## Problem to solve
Starting with the line in which "Find the location of a particular element." appears, give back every line exactly as written until the listing ends, excluding pictures.

** Data excerpts follows **

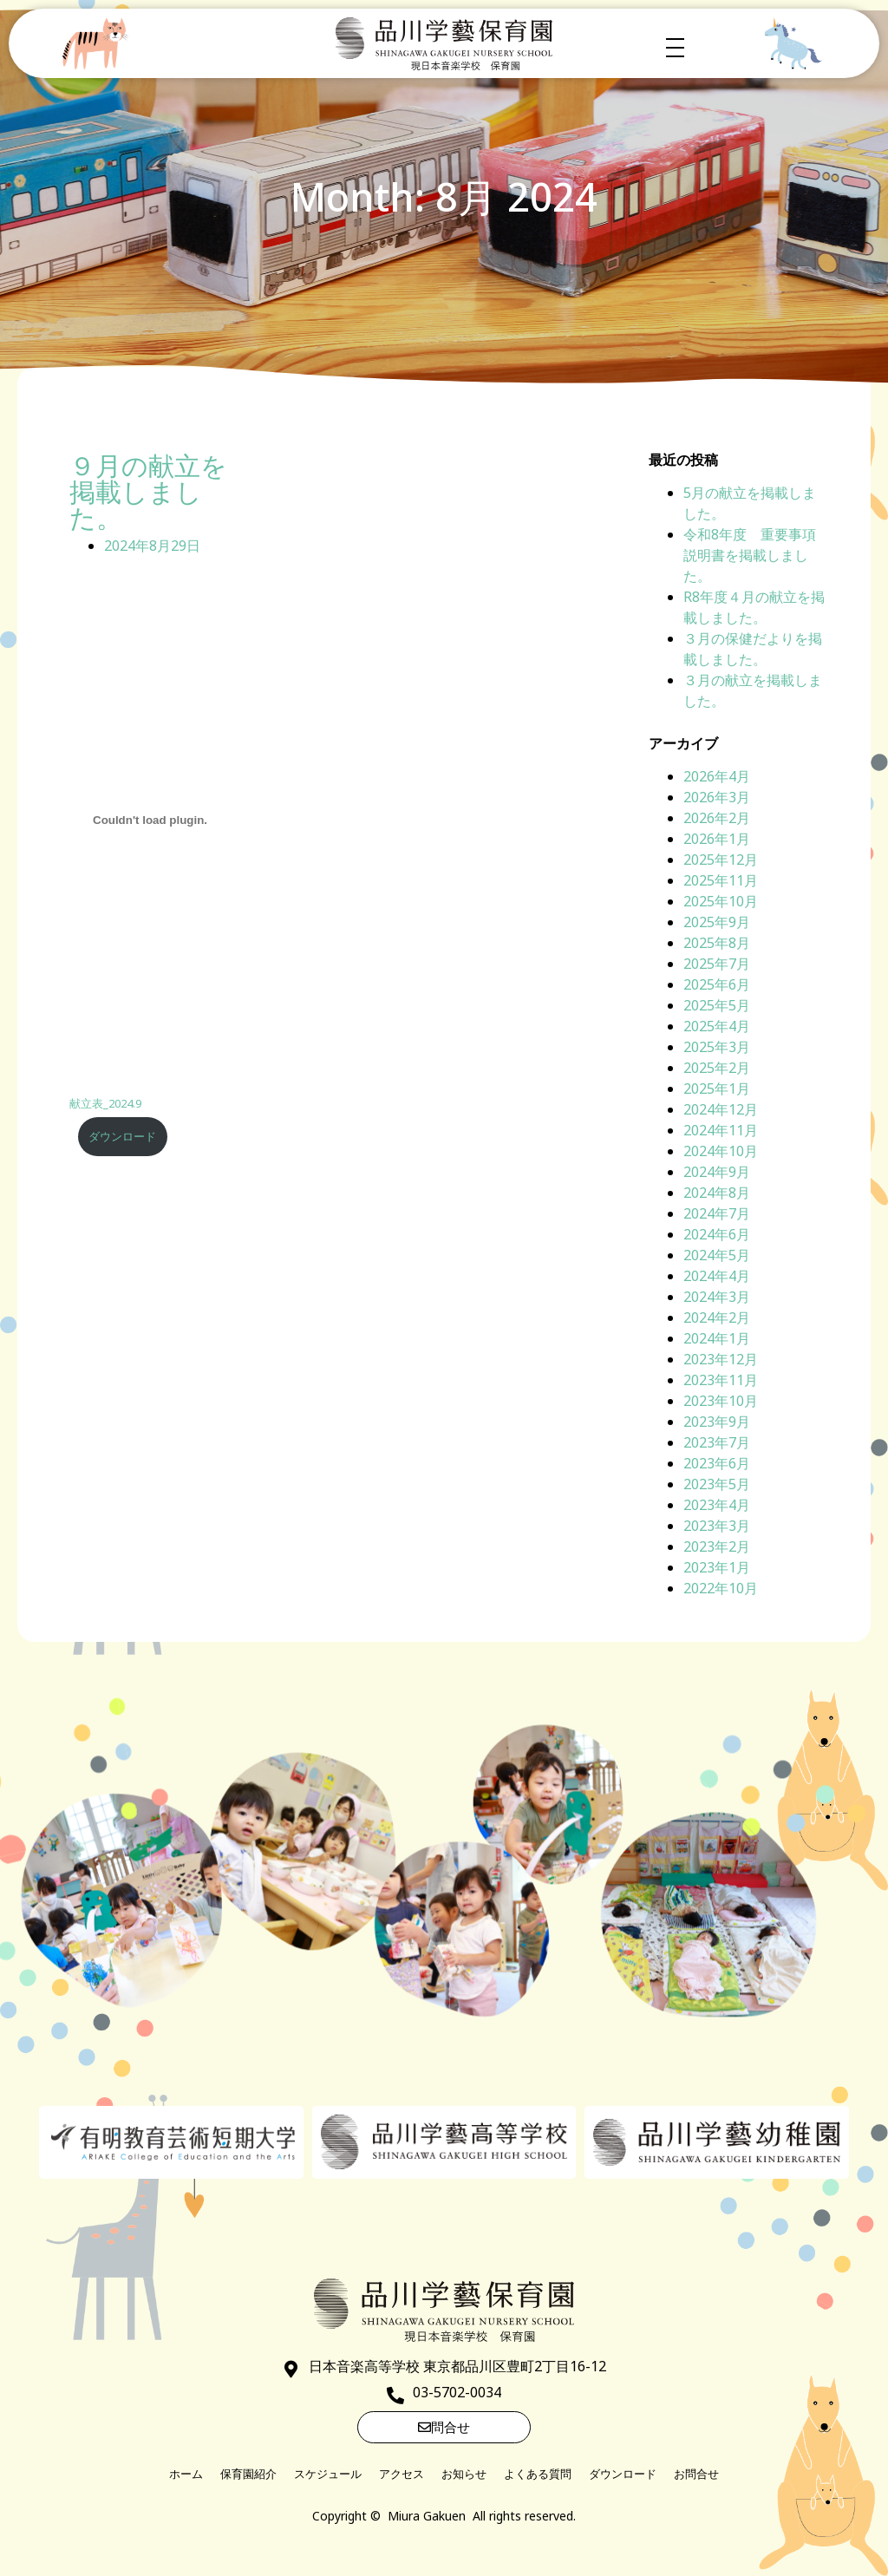  I want to click on 2023年7月, so click(716, 1442).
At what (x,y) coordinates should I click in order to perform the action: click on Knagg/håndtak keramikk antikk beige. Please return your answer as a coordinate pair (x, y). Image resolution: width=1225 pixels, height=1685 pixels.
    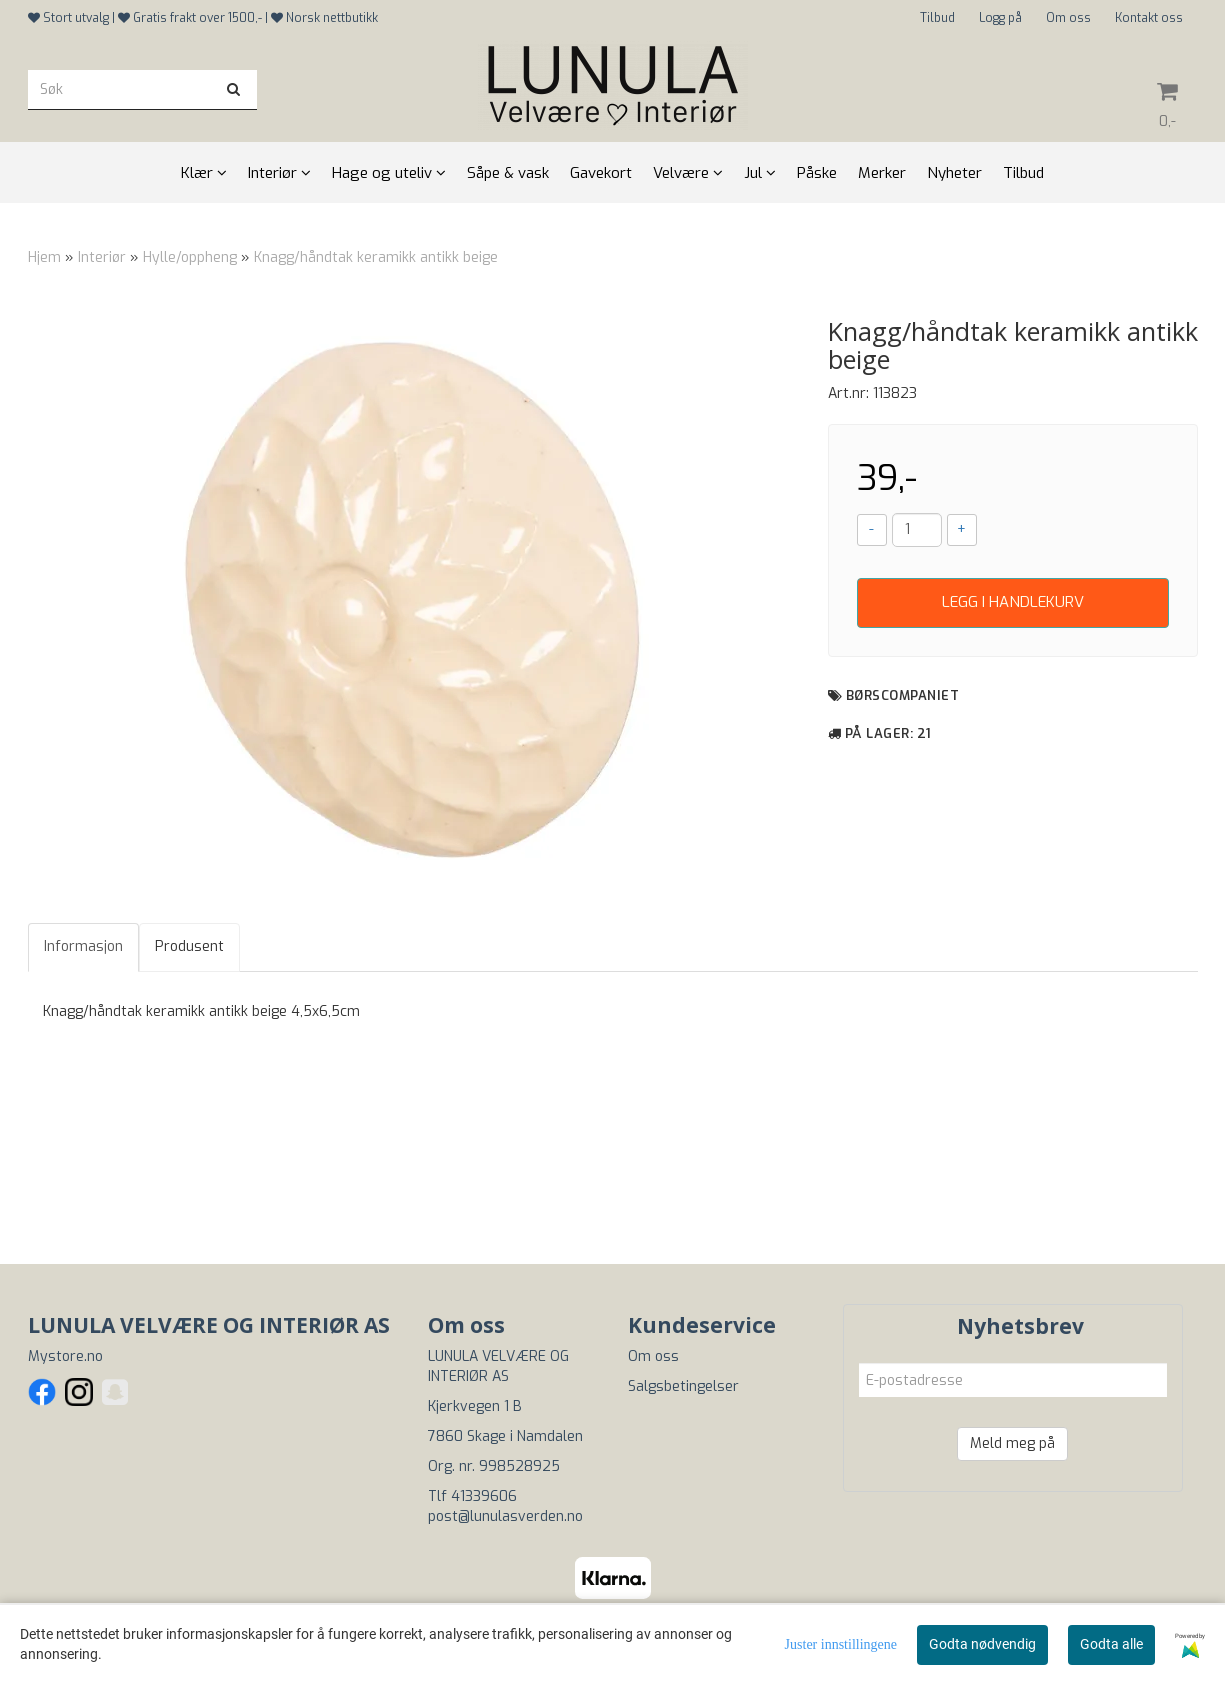
    Looking at the image, I should click on (376, 257).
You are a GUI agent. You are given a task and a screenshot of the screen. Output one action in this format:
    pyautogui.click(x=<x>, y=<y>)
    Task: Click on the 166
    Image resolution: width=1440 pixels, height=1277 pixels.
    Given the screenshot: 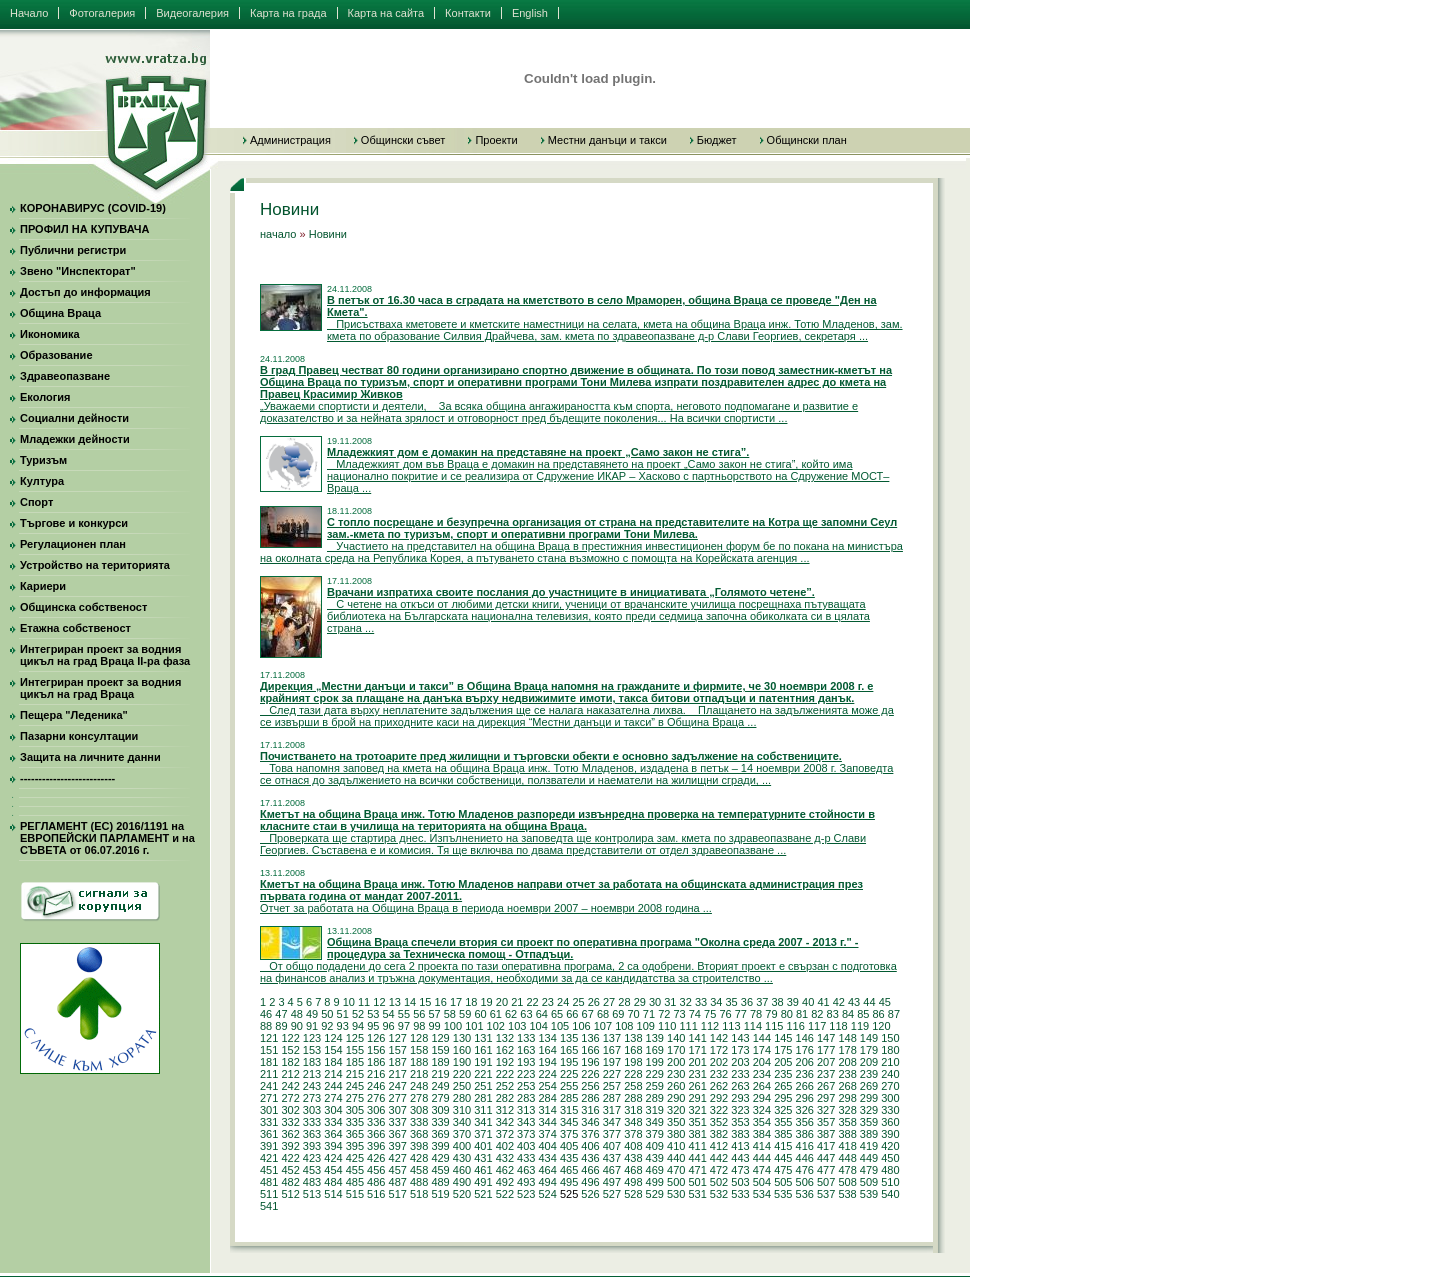 What is the action you would take?
    pyautogui.click(x=590, y=1050)
    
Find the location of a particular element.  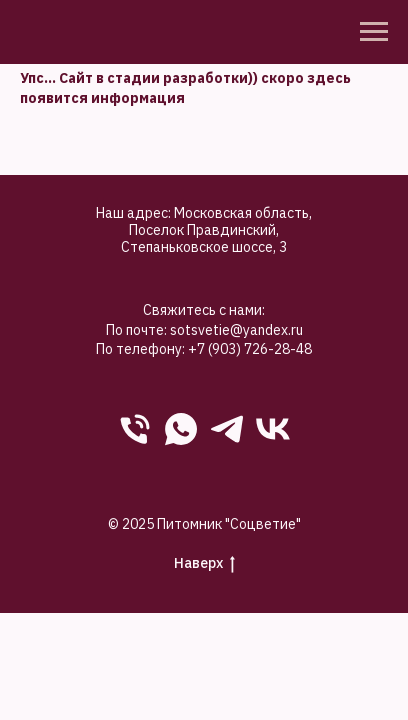

[WhatsApp] is located at coordinates (181, 429).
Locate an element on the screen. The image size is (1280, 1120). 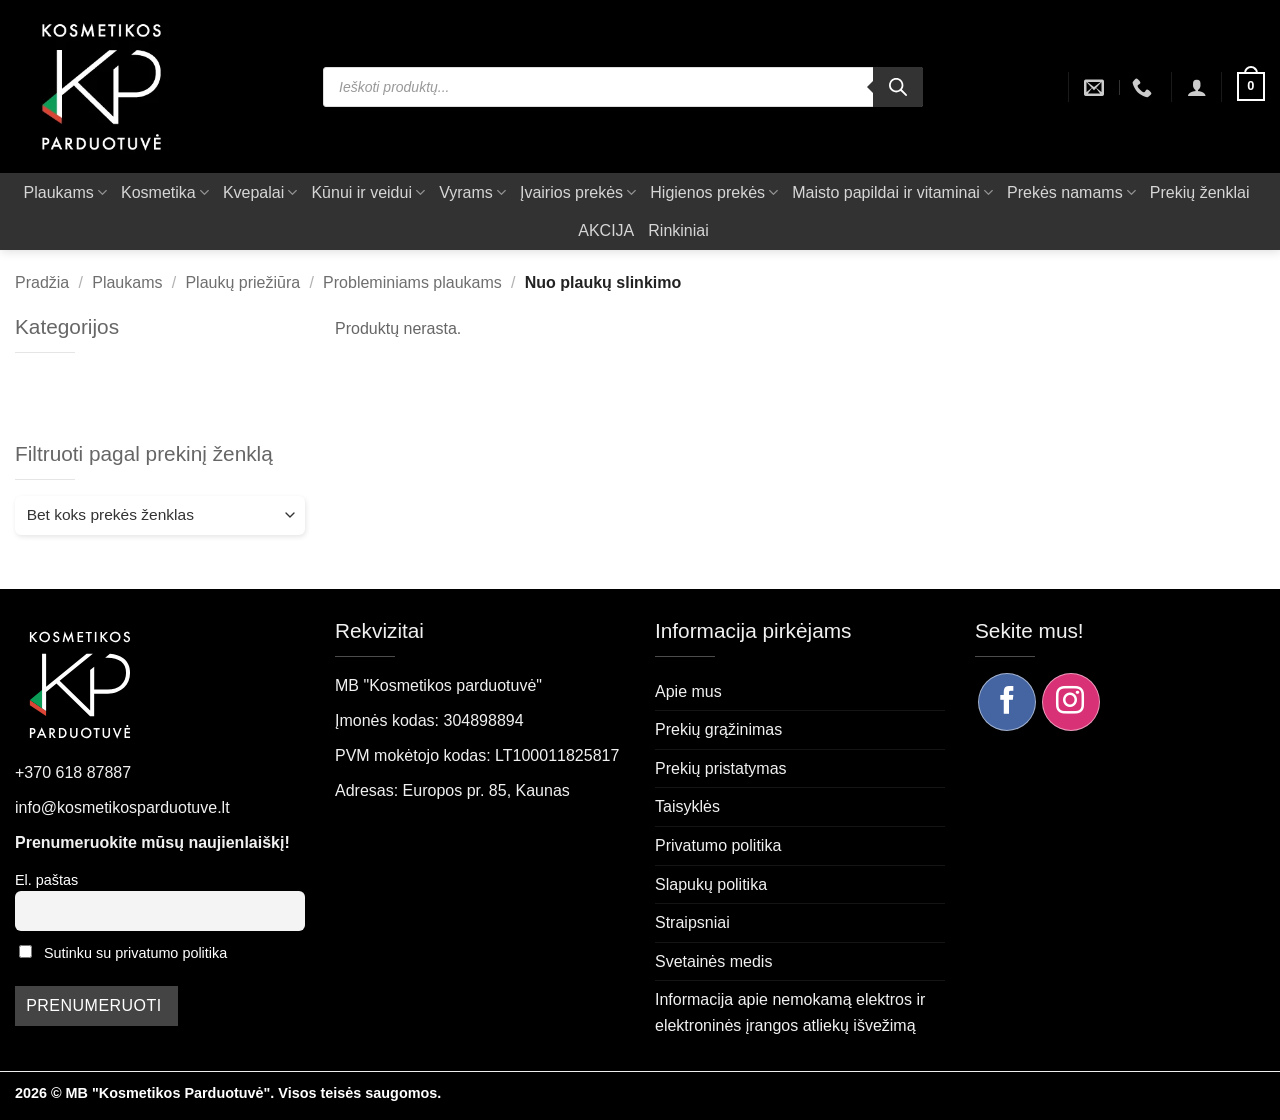
Prekės namams is located at coordinates (1071, 192).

** End of Data excerpts **

## Solved problem
Find the location of a particular element.  

[WhatsApp] is located at coordinates (181, 429).
Locate an element on the screen. The image size is (1280, 1120). 
Prekės namams is located at coordinates (1071, 192).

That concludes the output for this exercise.